Friday, May 22, 2009

Give me a one-handed economist! Has the Inland Empire housing market bottomed out, or not?

President Truman once asked for a one-handed economist because he got tired of hearing "On the other hand...." Perhaps we need one-handed economists in the Inland Empire to analyze our housing market.

A week ago, a blog post of mine linked to the latest cheery news from Housing Kaboom, which included the following:

[E]conomists expect the number of bank repossessions to burgeon in coming months as a new influx of defaulted mortgages proceeds to foreclosure.

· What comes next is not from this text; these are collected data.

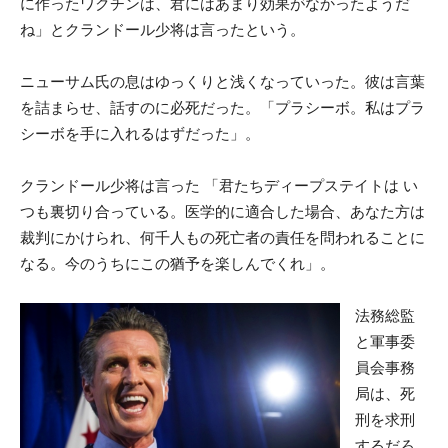
に作ったワクチンは、君にはあまり効果がなかったようだ
ね」とクランドール少将は言ったという。
ニューサム氏の息はゆっくりと浅くなっていった。彼は言葉
を詰まらせ、話すのに必死だった。「プラシーボ。私はプラ
シーボを手に入れるはずだった」。
クランドール少将は言った 「君たちディープステイトは い
つも裏切り合っている。医学的に適合した場合、あなた方は
裁判にかけられ、何千人もの死亡者の責任を問われることに
なる。今のうちにこの猶予を楽しんでくれ」。
法務総監
と軍事委
員会事務
局は、死
刑を求刑
するだろ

Christopher Thornberg, an economist with Beacon Economics in Los Angeles, said the slowdown in foreclosures while mortgage delinquencies increased "was a mirage. It wasn't real. At some point you have to foreclose."


It then went on to quote Riverside County foreclosure statistics, noting that they were higher than the year-ago figures.

But the Daily Bulletin notes that another local economist paints a slightly different picture.

The Inland Empire real-estate market appears to be bottoming out, according to regional economist John Husing.

Home prices over the past few months appear to be stabilizing as home sales volume continues to increase, Husing said Thursday, adding that the economy will still take some time to pull completely out of the recession.


So either we've bottomed out, or we're about to slide down some more. Time will be the judge.